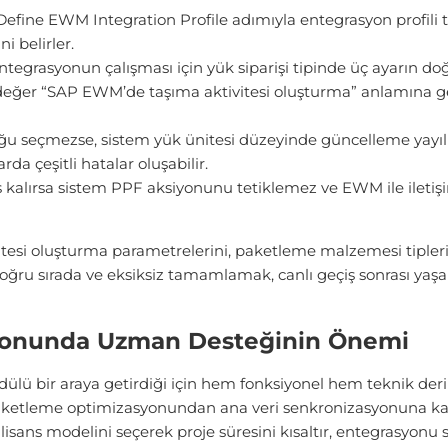
efine EWM Integration Profile adımıyla entegrasyon profili t
 belirler.
tegrasyonun çalışması için yük siparişi tipinde üç ayarın doğ
eğer “SAP EWM’de taşıma aktivitesi oluşturma” anlamına ge
u seçmezse, sistem yük ünitesi düzeyinde güncelleme yayıl
da çeşitli hatalar oluşabilir.
 kalırsa sistem PPF aksiyonunu tetiklemez ve EWM ile ileti
ünitesi oluşturma parametrelerini, paketleme malzemesi tipler
doğru sırada ve eksiksiz tamamlamak, canlı geçiş sonrası ya
onunda Uzman Desteğinin Önemi
ü bir araya getirdiği için hem fonksiyonel hem teknik deri
paketleme optimizasyonundan ana veri senkronizasyonuna kad
sans modelini seçerek proje süresini kısaltır, entegrasyonu s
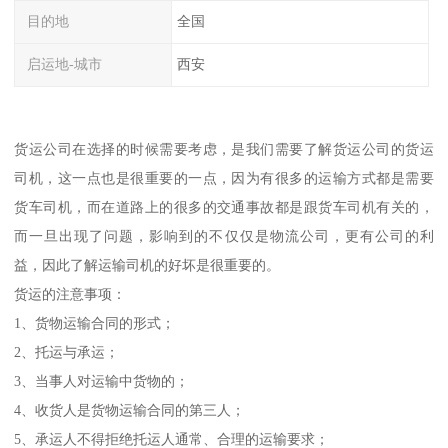
目的地
全国
启运地-城市
西安
货运公司在选择的时候需要考虑，是我们需要了解货运公司的货运
司机，这一点也是很重要的一点，因为有很多的运输方式都是需要
货车司机，而在道路上的很多的交通事故都是跟货车司机有关的，
而一旦出现了问题，影响到的不仅仅是物流公司，更有公司的利
益，因此了解运输司机的好坏是很重要的。
货运的注意事项：
1、货物运输合同的形式；
2、托运与承运；
3、当事人对运输中货物的；
4、收货人是货物运输合同的第三人；
5、承运人不得拒绝托运人通常、合理的运输要求；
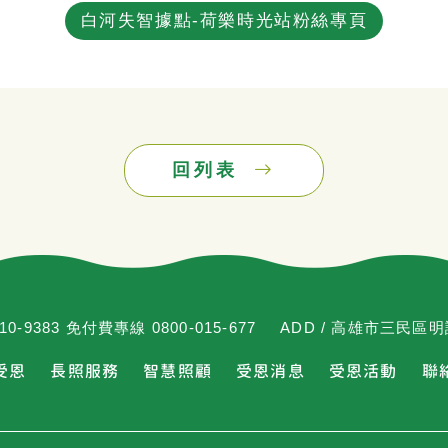
白河失智據點-荷樂時光站粉絲專頁
回列表
310-9383 免付費專線 0800-015-677
ADD / 高雄市三民區
受恩
長照服務
智慧照顧
受恩消息
受恩活動
聯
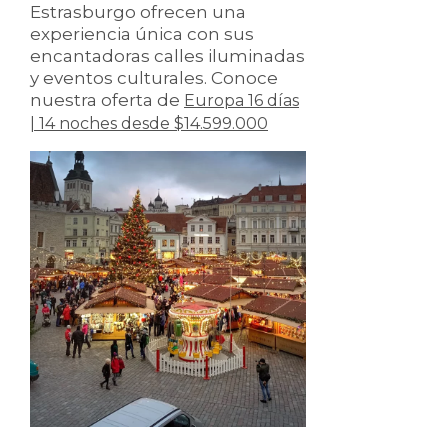
Estrasburgo ofrecen una
experiencia única con sus
encantadoras calles iluminadas
y eventos culturales. Conoce
nuestra oferta de
Europa 16 días
| 14 noches desde $14.599.000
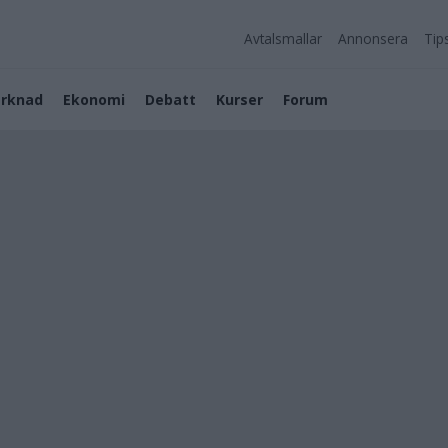
Avtalsmallar
Annonsera
Tip
rknad
Ekonomi
Debatt
Kurser
Forum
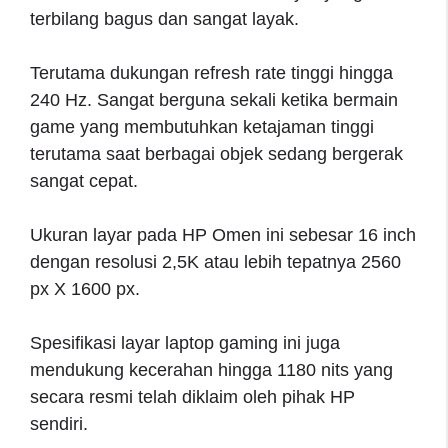
terbilang bagus dan sangat layak.
Terutama dukungan refresh rate tinggi hingga
240 Hz. Sangat berguna sekali ketika bermain
game yang membutuhkan ketajaman tinggi
terutama saat berbagai objek sedang bergerak
sangat cepat.
Ukuran layar pada HP Omen ini sebesar 16 inch
dengan resolusi 2,5K atau lebih tepatnya 2560
px X 1600 px.
Spesifikasi layar laptop gaming ini juga
mendukung kecerahan hingga 1180 nits yang
secara resmi telah diklaim oleh pihak HP
sendiri.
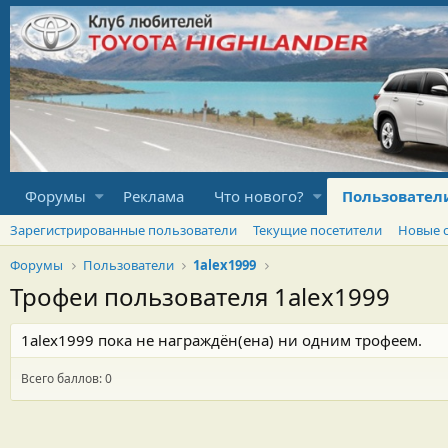
Форумы
Реклама
Что нового?
Пользовател
Зарегистрированные пользователи
Текущие посетители
Новые 
Форумы
Пользователи
1alex1999
Трофеи пользователя 1alex1999
1alex1999 пока не награждён(ена) ни одним трофеем.
Всего баллов: 0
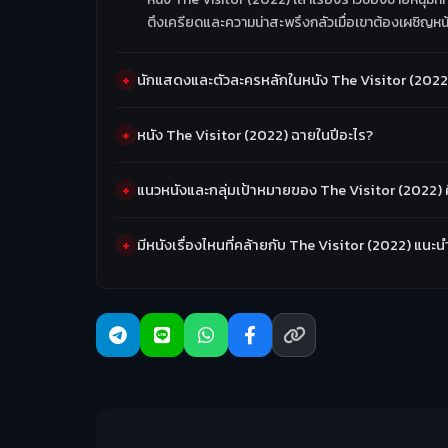
ตึงเครียดและความน่าสะพรึงกลัวเมื่อเขาต้องเผชิญหน้าก
นักแสดงและตัวละครหลักในหนัง The Visitor (2022)
หนัง The Visitor (2022) ฉายในปีอะไร?
แนวหนังและกลุ่มเป้าหมายของ The Visitor (2022) 
มีหนังเรื่องไหนที่คล้ายกับ The Visitor (2022) แนะน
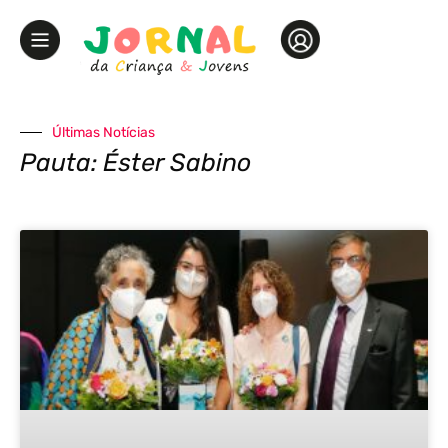
Últimas Notícias
Pauta: Éster Sabino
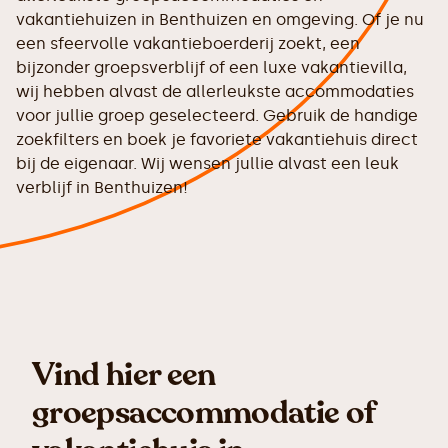
vakantiehuizen in Benthuizen en omgeving. Of je nu
een sfeervolle vakantieboerderij zoekt, een
bijzonder groepsverblijf of een luxe vakantievilla,
wij hebben alvast de allerleukste accommodaties
voor jullie groep geselecteerd. Gebruik de handige
zoekfilters en boek je favoriete vakantiehuis direct
bij de eigenaar. Wij wensen jullie alvast een leuk
verblijf in Benthuizen!
Vind hier een
groepsaccommodatie of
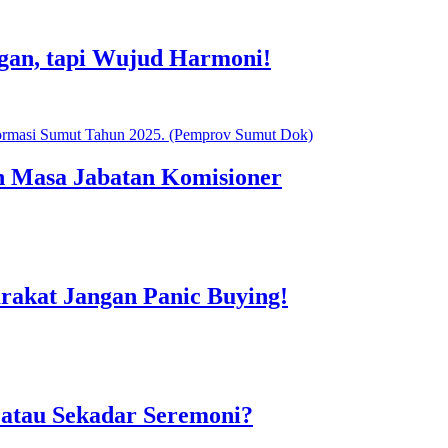
gan, tapi Wujud Harmoni!
n Masa Jabatan Komisioner
rakat Jangan Panic Buying!
atau Sekadar Seremoni?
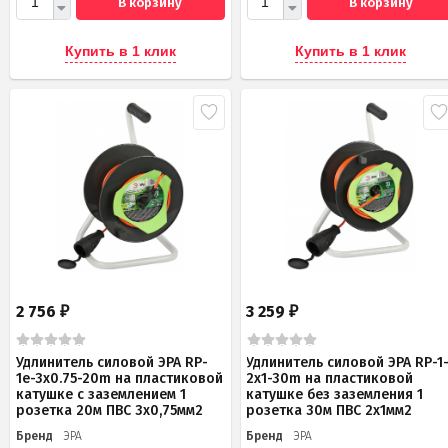
В корзину
В корзину
Купить в 1 клик
Купить в 1 клик
2 756
3 259
₽
₽
Удлинитель силовой ЭРА RP-
Удлинитель силовой ЭРА RP-1
1e-3х0.75-20m на пластиковой
2x1-30m на пластиковой
катушке c заземлением 1
катушке без заземления 1
розетка 20м ПВС 3х0,75мм2
розетка 30м ПВС 2x1мм2
Бренд
ЭРА
Бренд
ЭРА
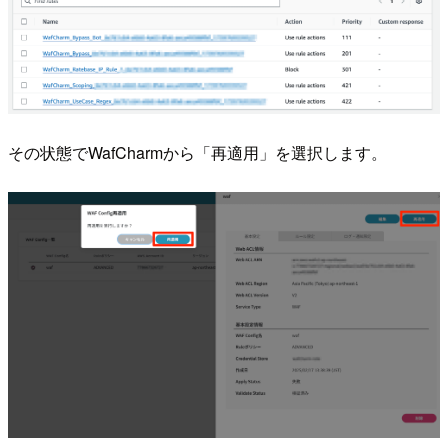
その状態でWafCharmから「再適用」を選択します。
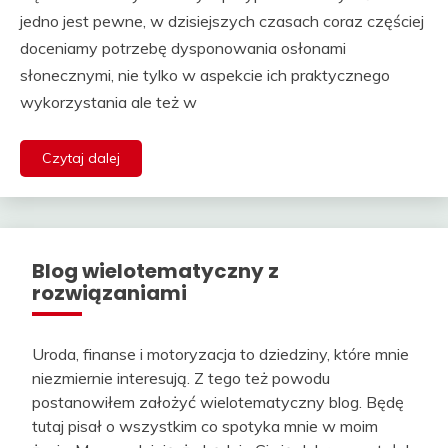
jedno jest pewne, w dzisiejszych czasach coraz częściej
doceniamy potrzebę dysponowania osłonami
słonecznymi, nie tylko w aspekcie ich praktycznego
wykorzystania ale też w
Czytaj dalej
Blog wielotematyczny z
rozwiązaniami
Uroda, finanse i motoryzacja to dziedziny, które mnie
niezmiernie interesują. Z tego też powodu
postanowiłem założyć wielotematyczny blog. Będę
tutaj pisał o wszystkim co spotyka mnie w moim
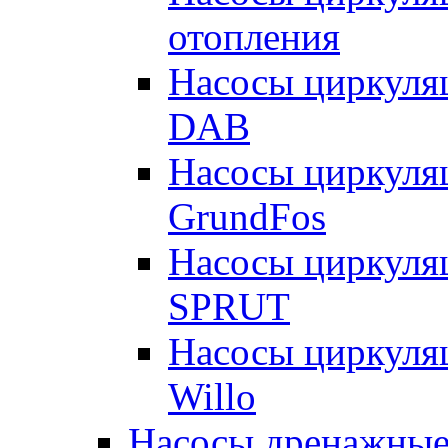
отопления
Насосы циркуля
DAB
Насосы циркуля
GrundFos
Насосы циркуля
SPRUT
Насосы циркуля
Willo
Насосы дренажные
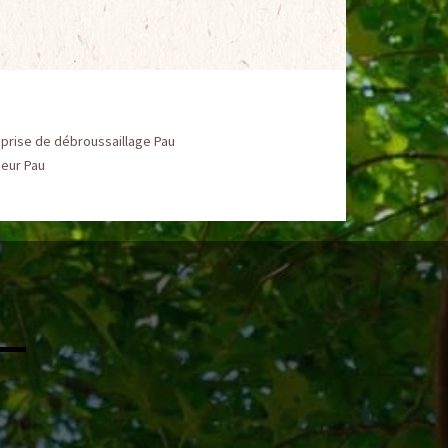
prise de débroussaillage Pau
ueur Pau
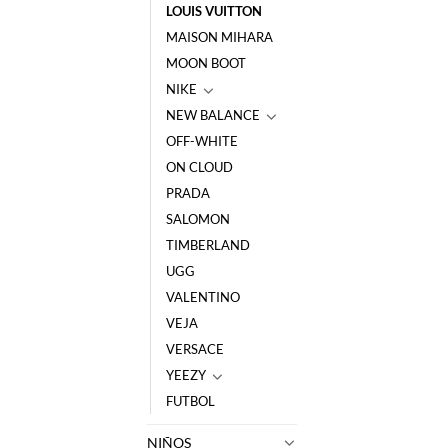
LOUIS VUITTON
MAISON MIHARA
MOON BOOT
NIKE
NEW BALANCE
OFF-WHITE
ON CLOUD
PRADA
SALOMON
TIMBERLAND
UGG
VALENTINO
VEJA
VERSACE
YEEZY
FUTBOL
NIÑOS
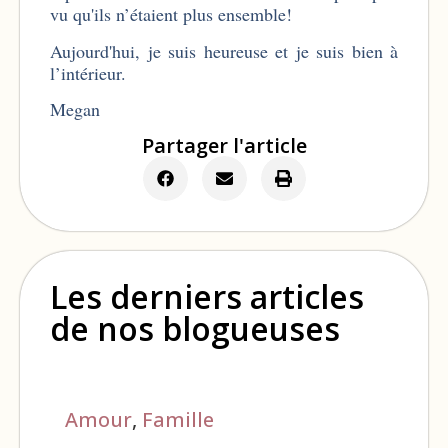
vu qu'ils n’étaient plus ensemble!
Aujourd'hui, je suis heureuse et je suis bien à
l’intérieur.
Megan
Partager l'article
Les derniers articles
de nos blogueuses
Amour
,
Famille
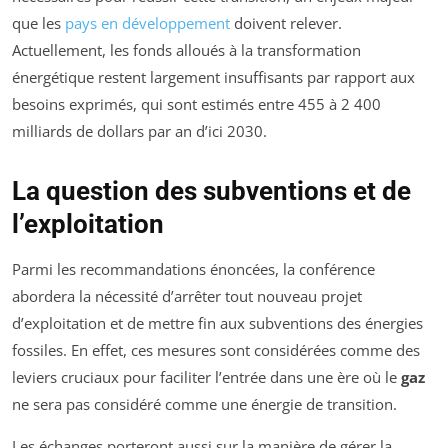
que les
pays en développement
doivent relever.
Actuellement, les fonds alloués à la transformation
énergétique restent largement insuffisants par rapport aux
besoins exprimés, qui sont estimés entre 455 à 2 400
milliards de dollars par an d’ici 2030.
La question des subventions et de
l’exploitation
Parmi les recommandations énoncées, la conférence
abordera la nécessité d’arrêter tout nouveau projet
d’exploitation et de mettre fin aux subventions des énergies
fossiles. En effet, ces mesures sont considérées comme des
leviers cruciaux pour faciliter l’entrée dans une ère où le
gaz
ne sera pas considéré comme une énergie de transition.
Les échanges porteront aussi sur la manière de gérer la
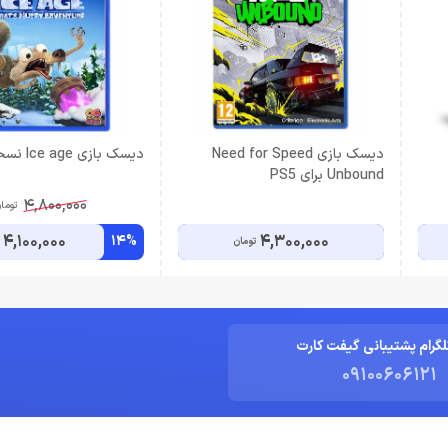
دیسک بازی Need for Speed
دیسک بازی Ice age نسخه PS4
Unbound برای PS5
4,800,000
توما
4,100,000
4,300,000
14%
تومان
لگرام پشتیبانی گیفت کارت
09100606121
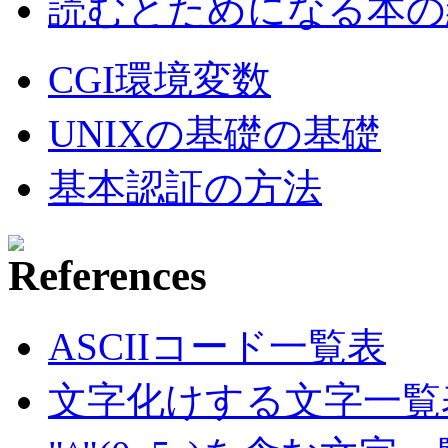
読むとためになる本の紹
CGI環境変数
UNIXの基礎の基礎
基本認証の方法
ASCIIコード一覧表
文字化けする文字一覧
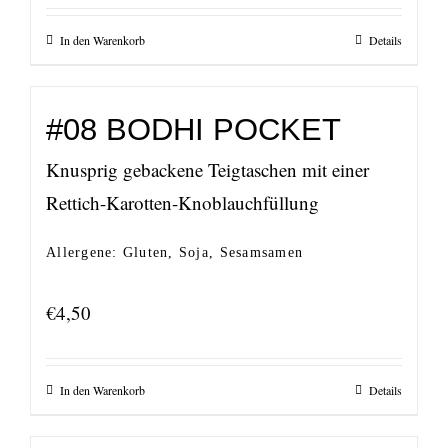
In den Warenkorb
Details
#08 BODHI POCKET
Knusprig gebackene Teigtaschen mit einer
Rettich-Karotten-Knoblauchfüllung
Allergene: Gluten, Soja, Sesamsamen
€
4,50
In den Warenkorb
Details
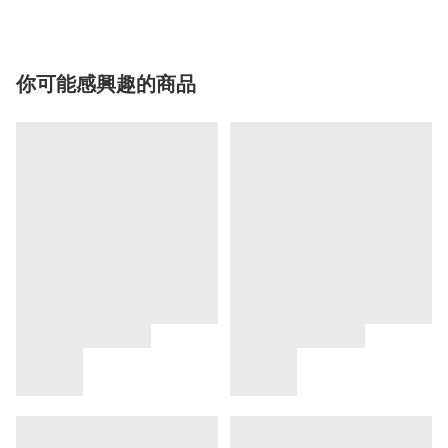
你可能感興趣的商品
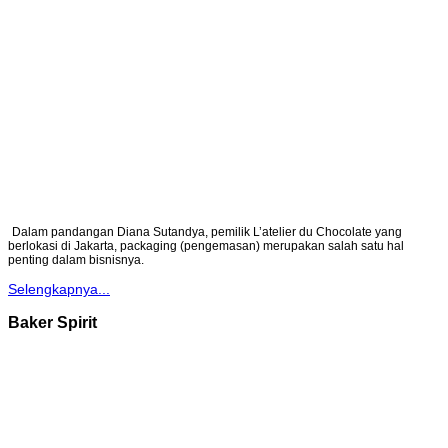
Dalam pandangan Diana Sutandya, pemilik L’atelier du Chocolate yang
berlokasi di Jakarta, packaging (pengemasan) merupakan salah satu hal
penting dalam bisnisnya.
Selengkapnya...
Baker Spirit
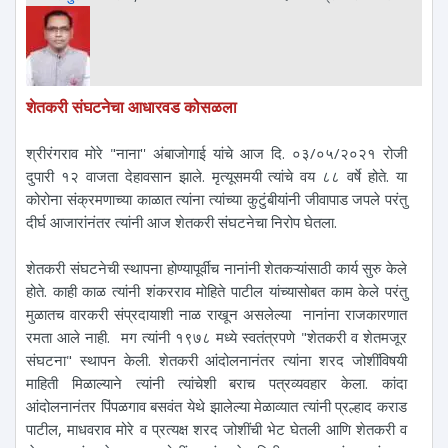
शेतकरी संघटनेचा आधारवड कोसळला
श्रीरंगराव मोरे "नाना'' अंबाजोगाई यांचे आज दि. ०३/०५/२०२१ रोजी
दुपारी १२ वाजता देहावसान झाले. मृत्यूसमयी त्यांचे वय ८८ वर्षे होते. या
कोरोना संक्रमणाच्या काळात त्यांना त्यांच्या कुटुंबीयांनी जीवापाड जपले परंतु
दीर्घ आजारांनंतर त्यांनी आज शेतकरी संघटनेचा निरोप घेतला.
शेतकरी संघटनेची स्थापना होण्यापूर्वीच नानांनी शेतकऱ्यांसाठी कार्य सुरु केले
होते. काही काळ त्यांनी शंकरराव मोहिते पाटील यांच्यासोबत काम केले परंतु
मुळातच वारकरी संप्रदायाशी नाळ राखून असलेल्या नानांना राजकारणात
रमता आले नाही. मग त्यांनी १९७८ मध्ये स्वतंत्रपणे "शेतकरी व शेतमजूर
संघटना" स्थापन केली. शेतकरी आंदोलनानंतर त्यांना शरद जोशींविषयी
माहिती मिळाल्याने त्यांनी त्यांचेशी बराच पत्रव्यवहार केला. कांदा
आंदोलनानंतर पिंपळगाव बसवंत येथे झालेल्या मेळाव्यात त्यांनी प्रल्हाद कराड
पाटील, माधवराव मोरे व प्रत्यक्ष शरद जोशींची भेट घेतली आणि शेतकरी व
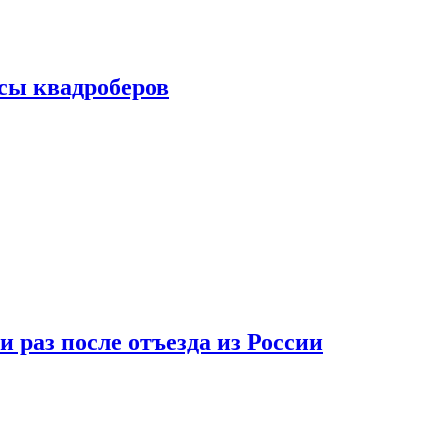
сы квадроберов
 раз после отъезда из России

==*==

Assignment
Set down again, exactly, every line above from the one with "#08 BODHI POCKET" down to the one with "शेतकरी संघटनेची स्थापना", both ends included. No pictures, and nothing else.

Finished task
#08 BODHI POCKET
Knusprig gebackene Teigtaschen mit einer
Rettich-Karotten-Knoblauchfüllung
Allergene: Gluten, Soja, Sesamsamen
€
4,50
In den Warenkorb
Details
你可能感興趣的商品
Dalam pandangan Diana Sutandya, pemilik L’atelier du Chocolate yang
berlokasi di Jakarta, packaging (pengemasan) merupakan salah satu hal
penting dalam bisnisnya.
Selengkapnya...
Baker Spirit
शेतकरी संघटनेचा आधारवड कोसळला
श्रीरंगराव मोरे "नाना'' अंबाजोगाई यांचे आज दि. ०३/०५/२०२१ रोजी
दुपारी १२ वाजता देहावसान झाले. मृत्यूसमयी त्यांचे वय ८८ वर्षे होते. या
कोरोना संक्रमणाच्या काळात त्यांना त्यांच्या कुटुंबीयांनी जीवापाड जपले परंतु
दीर्घ आजारांनंतर त्यांनी आज शेतकरी संघटनेचा निरोप घेतला.
शेतकरी संघटनेची स्थापना होण्यापूर्वीच नानांनी शेतकऱ्यांसाठी कार्य सुरु केले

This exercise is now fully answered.